## [Your task]
The first line of the data below and every line after it, through the one with "June 24, 2026", must be transcribed without change.

## [Source data]
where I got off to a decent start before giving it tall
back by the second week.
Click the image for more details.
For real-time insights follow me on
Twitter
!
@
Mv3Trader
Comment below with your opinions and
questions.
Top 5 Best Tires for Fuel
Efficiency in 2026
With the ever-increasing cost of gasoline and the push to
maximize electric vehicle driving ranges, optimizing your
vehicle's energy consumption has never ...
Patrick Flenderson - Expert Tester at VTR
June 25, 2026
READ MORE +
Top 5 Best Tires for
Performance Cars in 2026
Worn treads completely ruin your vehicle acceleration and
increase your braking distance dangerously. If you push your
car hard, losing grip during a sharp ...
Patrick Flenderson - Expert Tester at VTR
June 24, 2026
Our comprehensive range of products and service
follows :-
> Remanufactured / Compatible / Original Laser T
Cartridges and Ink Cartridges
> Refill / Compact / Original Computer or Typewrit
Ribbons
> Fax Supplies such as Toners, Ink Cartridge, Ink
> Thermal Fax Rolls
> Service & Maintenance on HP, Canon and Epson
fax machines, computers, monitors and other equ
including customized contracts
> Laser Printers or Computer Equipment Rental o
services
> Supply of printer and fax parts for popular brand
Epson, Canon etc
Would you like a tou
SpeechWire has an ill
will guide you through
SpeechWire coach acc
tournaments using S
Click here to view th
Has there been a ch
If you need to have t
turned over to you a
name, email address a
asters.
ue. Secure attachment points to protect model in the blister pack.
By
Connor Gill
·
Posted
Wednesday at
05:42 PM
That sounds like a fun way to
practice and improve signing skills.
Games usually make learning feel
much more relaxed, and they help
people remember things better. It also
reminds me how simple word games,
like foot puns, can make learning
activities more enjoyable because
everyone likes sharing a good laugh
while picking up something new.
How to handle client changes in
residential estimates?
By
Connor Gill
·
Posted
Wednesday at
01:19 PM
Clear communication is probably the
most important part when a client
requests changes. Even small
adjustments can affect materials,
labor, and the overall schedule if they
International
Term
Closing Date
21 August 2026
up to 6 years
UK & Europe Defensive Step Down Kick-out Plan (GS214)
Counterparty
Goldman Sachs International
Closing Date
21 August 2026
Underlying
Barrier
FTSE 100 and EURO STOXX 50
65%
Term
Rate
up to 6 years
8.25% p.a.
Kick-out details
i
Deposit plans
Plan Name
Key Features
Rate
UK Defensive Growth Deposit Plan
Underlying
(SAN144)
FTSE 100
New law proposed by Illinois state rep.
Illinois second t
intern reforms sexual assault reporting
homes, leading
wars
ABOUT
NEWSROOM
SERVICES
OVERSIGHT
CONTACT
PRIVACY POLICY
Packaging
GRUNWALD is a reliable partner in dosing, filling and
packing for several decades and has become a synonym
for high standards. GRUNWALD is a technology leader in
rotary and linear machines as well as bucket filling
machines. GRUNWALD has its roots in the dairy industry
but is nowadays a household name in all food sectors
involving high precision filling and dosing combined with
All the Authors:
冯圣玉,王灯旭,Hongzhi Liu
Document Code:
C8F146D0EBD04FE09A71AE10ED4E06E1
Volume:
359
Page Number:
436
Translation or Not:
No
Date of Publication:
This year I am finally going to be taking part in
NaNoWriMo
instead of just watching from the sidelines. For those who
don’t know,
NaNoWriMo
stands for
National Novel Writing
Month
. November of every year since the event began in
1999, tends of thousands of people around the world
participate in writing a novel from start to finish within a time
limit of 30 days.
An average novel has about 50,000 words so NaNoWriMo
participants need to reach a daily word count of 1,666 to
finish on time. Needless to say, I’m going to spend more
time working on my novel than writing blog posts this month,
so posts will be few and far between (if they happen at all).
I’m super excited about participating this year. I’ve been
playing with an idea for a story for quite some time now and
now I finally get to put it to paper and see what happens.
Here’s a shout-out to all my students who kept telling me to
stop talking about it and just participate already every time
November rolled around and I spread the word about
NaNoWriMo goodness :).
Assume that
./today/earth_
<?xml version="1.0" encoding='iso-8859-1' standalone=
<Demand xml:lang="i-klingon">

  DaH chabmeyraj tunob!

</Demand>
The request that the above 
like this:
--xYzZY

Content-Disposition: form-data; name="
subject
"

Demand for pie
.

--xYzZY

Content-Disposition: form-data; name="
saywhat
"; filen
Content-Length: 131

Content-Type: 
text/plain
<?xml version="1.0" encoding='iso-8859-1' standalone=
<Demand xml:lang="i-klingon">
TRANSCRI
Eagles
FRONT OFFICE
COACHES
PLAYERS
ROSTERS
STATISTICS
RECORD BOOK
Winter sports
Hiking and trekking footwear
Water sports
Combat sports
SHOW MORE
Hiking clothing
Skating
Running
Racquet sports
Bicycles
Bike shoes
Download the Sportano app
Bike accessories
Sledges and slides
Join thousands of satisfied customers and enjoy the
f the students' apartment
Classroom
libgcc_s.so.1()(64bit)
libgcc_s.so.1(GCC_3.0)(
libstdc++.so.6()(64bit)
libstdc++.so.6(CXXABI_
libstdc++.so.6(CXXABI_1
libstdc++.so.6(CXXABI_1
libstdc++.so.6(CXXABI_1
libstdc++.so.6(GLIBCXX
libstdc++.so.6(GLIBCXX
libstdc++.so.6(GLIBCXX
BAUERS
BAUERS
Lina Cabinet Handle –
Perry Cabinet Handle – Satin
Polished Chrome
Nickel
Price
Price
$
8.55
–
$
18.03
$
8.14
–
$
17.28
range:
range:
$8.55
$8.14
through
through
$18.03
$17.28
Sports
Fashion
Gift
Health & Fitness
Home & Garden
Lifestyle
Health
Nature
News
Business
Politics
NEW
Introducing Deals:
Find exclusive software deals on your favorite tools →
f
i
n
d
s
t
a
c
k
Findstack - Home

## [Written solution]
where I got off to a decent start before giving it tall
back by the second week.
Click the image for more details.
For real-time insights follow me on
Twitter
!
@
Mv3Trader
Comment below with your opinions and
questions.
Top 5 Best Tires for Fuel
Efficiency in 2026
With the ever-increasing cost of gasoline and the push to
maximize electric vehicle driving ranges, optimizing your
vehicle's energy consumption has never ...
Patrick Flenderson - Expert Tester at VTR
June 25, 2026
READ MORE +
Top 5 Best Tires for
Performance Cars in 2026
Worn treads completely ruin your vehicle acceleration and
increase your braking distance dangerously. If you push your
car hard, losing grip during a sharp ...
Patrick Flenderson - Expert Tester at VTR
June 24, 2026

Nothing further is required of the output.